I'm not an American citizen, but I lived in the US 1994-2002.
May I tell you guys, you need to end the bipartidarism model. Most vices the system has is a direct result of having too little choices in the general election. It makes it too easy for a strong economic force to buy both sides.
I studied this subject quite in depth, as my Brazil has this ridiculously stupid proportional voting system for the municipal, state and federal houses, and I'm engaged in a serious movement to move to a district voting system.

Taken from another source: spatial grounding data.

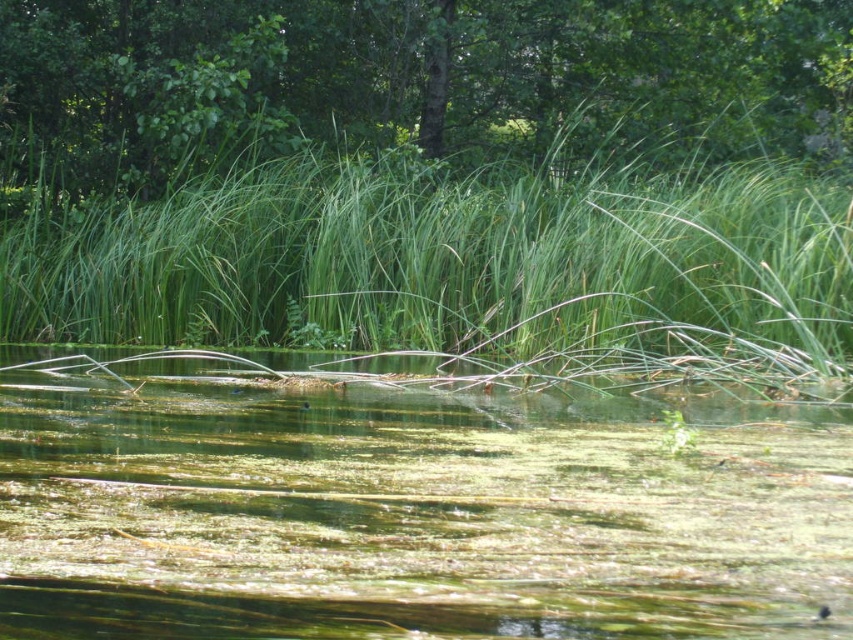 Question: From the image, what is the correct spatial relationship of green grass at center in relation to green leafy tree at upper center?

Choices:
 (A) above
 (B) below

Answer: (B)

Question: Can you confirm if green grass at center is smaller than green leafy tree at upper center?

Choices:
 (A) yes
 (B) no

Answer: (A)

Question: Which of the following is the farthest from the observer?

Choices:
 (A) (490, 29)
 (B) (694, 188)

Answer: (A)

Question: Which of the following is the farthest from the observer?

Choices:
 (A) click(160, 262)
 (B) click(476, 96)

Answer: (B)

Question: Estimate the real-world distances between objects in this image. Which object is farther from the green algae-covered water at center?

Choices:
 (A) green grass at center
 (B) green leafy tree at upper center

Answer: (B)

Question: Does green algae-covered water at center appear under green leafy tree at upper center?

Choices:
 (A) yes
 (B) no

Answer: (A) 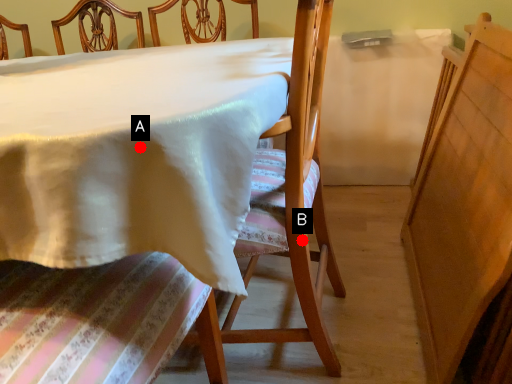 Question: Two points are circled on the image, labeled by A and B beside each circle. Which point is closer to the camera taking this photo?

Choices:
 (A) A is closer
 (B) B is closer

Answer: (A) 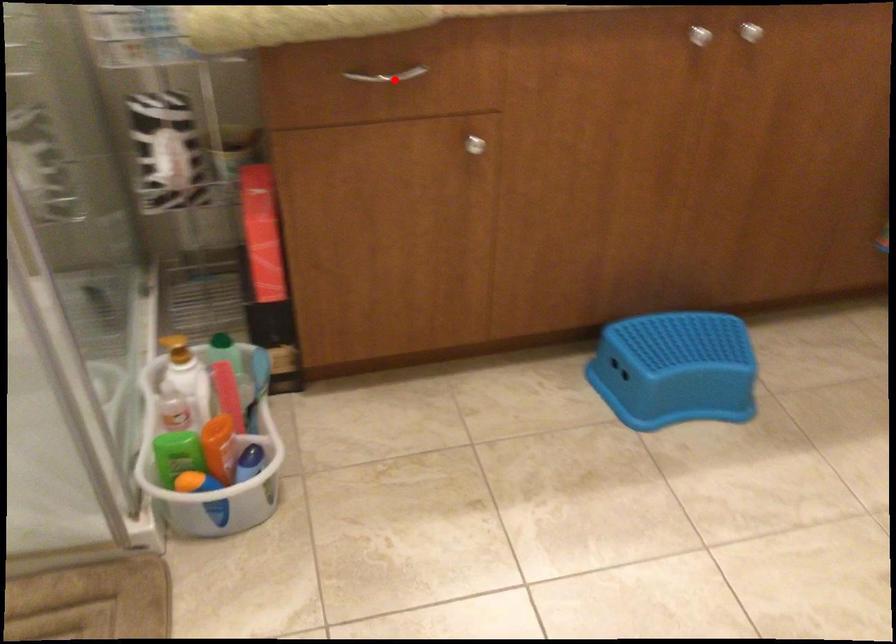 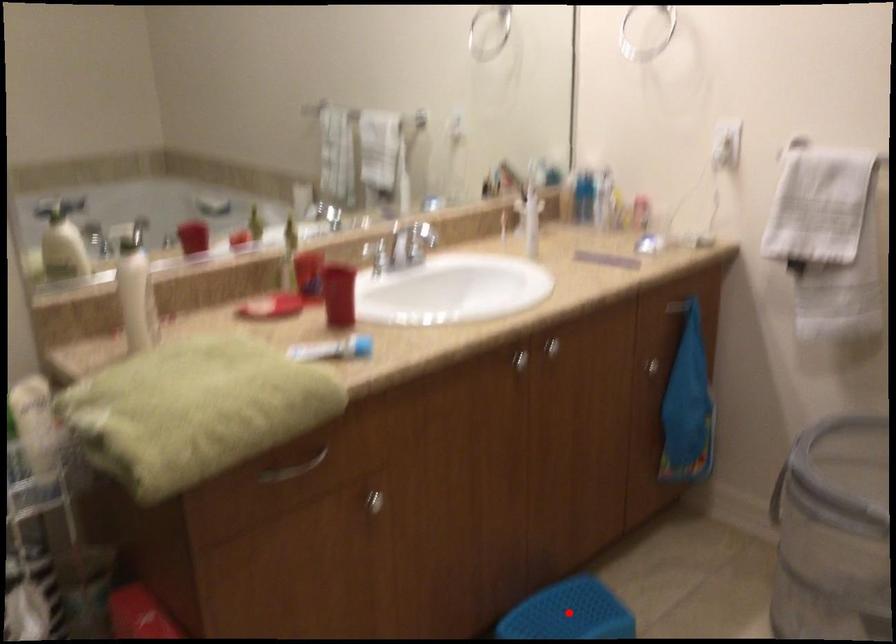 I am providing you with two images of the same scene from different viewpoints. A red point is marked on the first image and another point is marked on the second image. Is the marked point in image1 the same physical position as the marked point in image2?

No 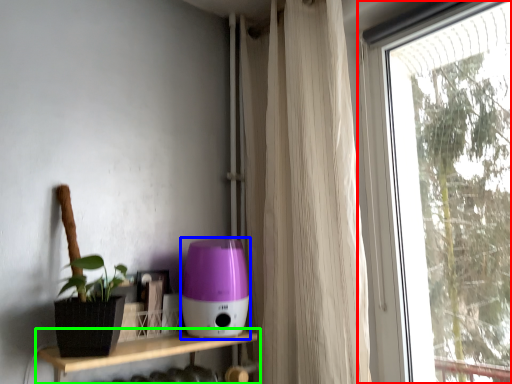 Question: Based on their relative distances, which object is nearer to window (highlighted by a red box)? Choose from appliance (highlighted by a blue box) and shelf (highlighted by a green box).

Choices:
 (A) appliance
 (B) shelf

Answer: (A) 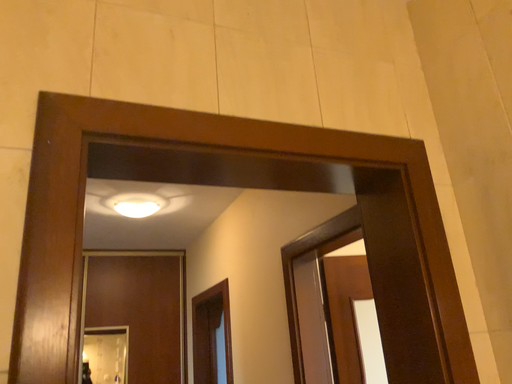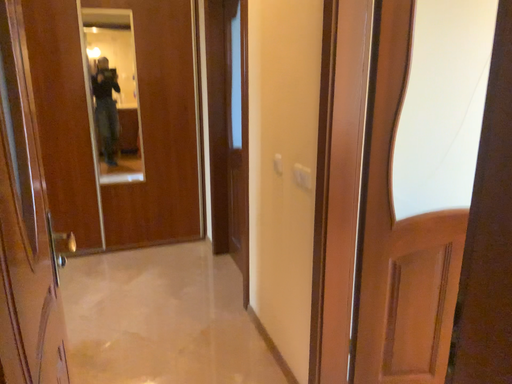 Question: How did the camera likely rotate when shooting the video?

Choices:
 (A) rotated upward
 (B) rotated downward

Answer: (B) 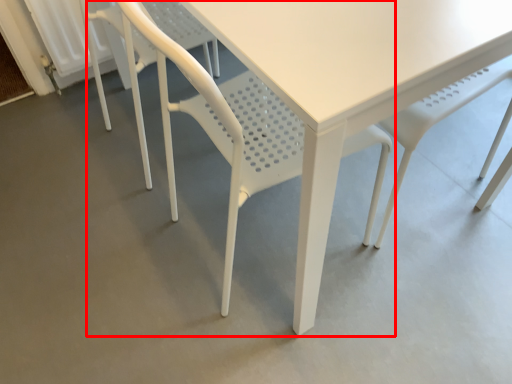 Question: In this image, where is chair (annotated by the red box) located relative to chair?

Choices:
 (A) left
 (B) right

Answer: (B) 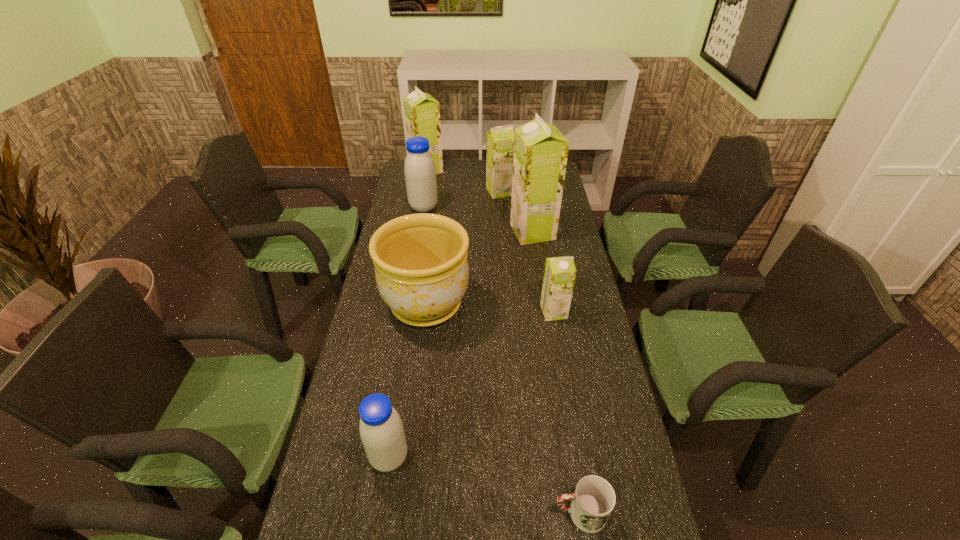 Where is `blank area located 0.180m on the back of the nearest green soya milk`? The width and height of the screenshot is (960, 540). blank area located 0.180m on the back of the nearest green soya milk is located at coordinates (546, 267).

You are a GUI agent. You are given a task and a screenshot of the screen. Output one action in this format:
    pyautogui.click(x=<x>, y=<y>)
    Task: Click on the vacant position located 0.090m on the back of the seventh farthest object
    Image resolution: width=960 pixels, height=540 pixels.
    Given the screenshot: What is the action you would take?
    pyautogui.click(x=397, y=407)

This screenshot has width=960, height=540. I want to click on vacant space located 0.120m on the side of the shortest object where the handle is located, so click(499, 513).

At what (x,y) coordinates should I click in order to perform the action: click on vacant space located on the side of the shortest object where the handle is located. Please return your answer as a coordinate pair (x, y). Looking at the image, I should click on (431, 513).

I want to click on free space located on the side of the shortest object where the handle is located, so click(386, 513).

The height and width of the screenshot is (540, 960). In order to click on flowerpot positioned at the left edge in this screenshot , I will do `click(421, 267)`.

This screenshot has width=960, height=540. I want to click on cup present at the right edge, so click(x=592, y=503).

Where is `object that is at the far left corner`? object that is at the far left corner is located at coordinates (422, 113).

In the image, there is a desktop. Where is `free region at the far edge`? This screenshot has width=960, height=540. free region at the far edge is located at coordinates (470, 173).

In the image, there is a desktop. Identify the location of vacant space at the left edge. Image resolution: width=960 pixels, height=540 pixels. (405, 374). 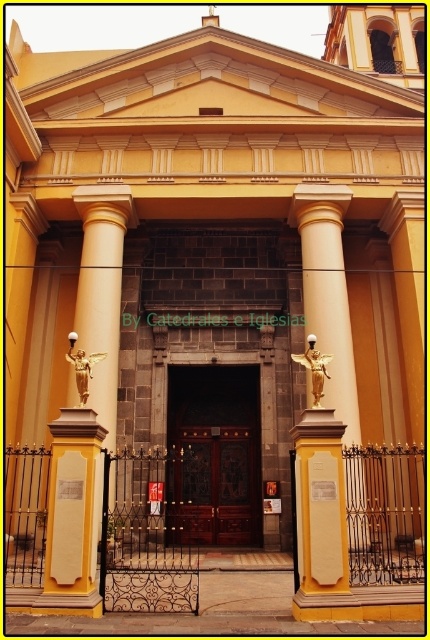 Who is positioned more to the right, gold metallic angel at right or gold metallic statue at center?

gold metallic angel at right is more to the right.

Between point (313, 378) and point (80, 381), which one is positioned behind?

Positioned behind is point (80, 381).

Who is more distant from viewer, (x=316, y=400) or (x=68, y=355)?

The point (x=68, y=355) is more distant.

Identify the location of gold metallic angel at right. (313, 368). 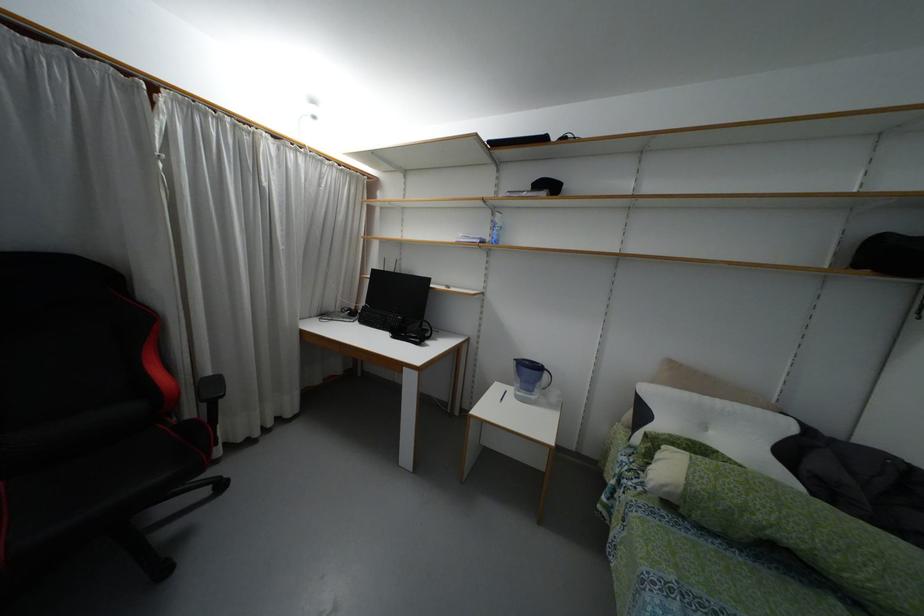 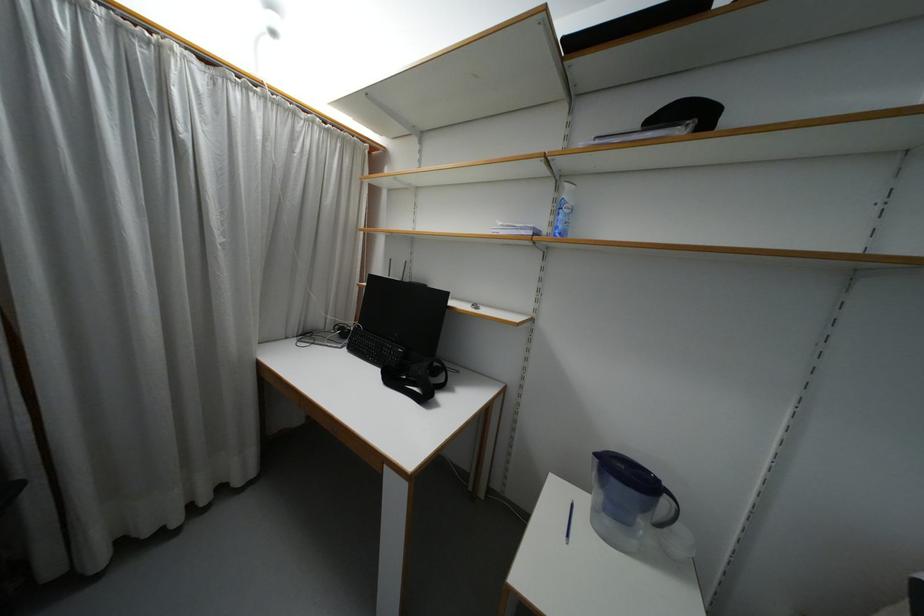 Question: The first image is from the beginning of the video and the second image is from the end. How did the camera likely rotate when shooting the video?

In the process of learning the different district voting choices, it quickly became apparent that France and Germany have far superior alternatives cause their system makes it easier to have many viable political parties:
1 - France uses a runoff election should the best voted get less than 50%+1 votes, including all candidates with at least 10% of valid votes, an alternative is being able to vote first and second choice, with the runoff being just another pass at the votes, using the 2nd choice for votes where the 1st choice went for low vote candidates
2 - Germany uses a mixed district voting where a variable number of seats are awarded to makeup for imbalances in voting between districts (like one party gets 40% of seats with 50% of total votes would get 10% extra seats to make up)
In both cases a voter can go for a 3rd or 4th party without being worried his vote will be wasted if his candidate doesn't win
Just food for thought. Americans have this habit of not learning from other countries, so I thought I pitch in with this data.
Sorry for the off topic.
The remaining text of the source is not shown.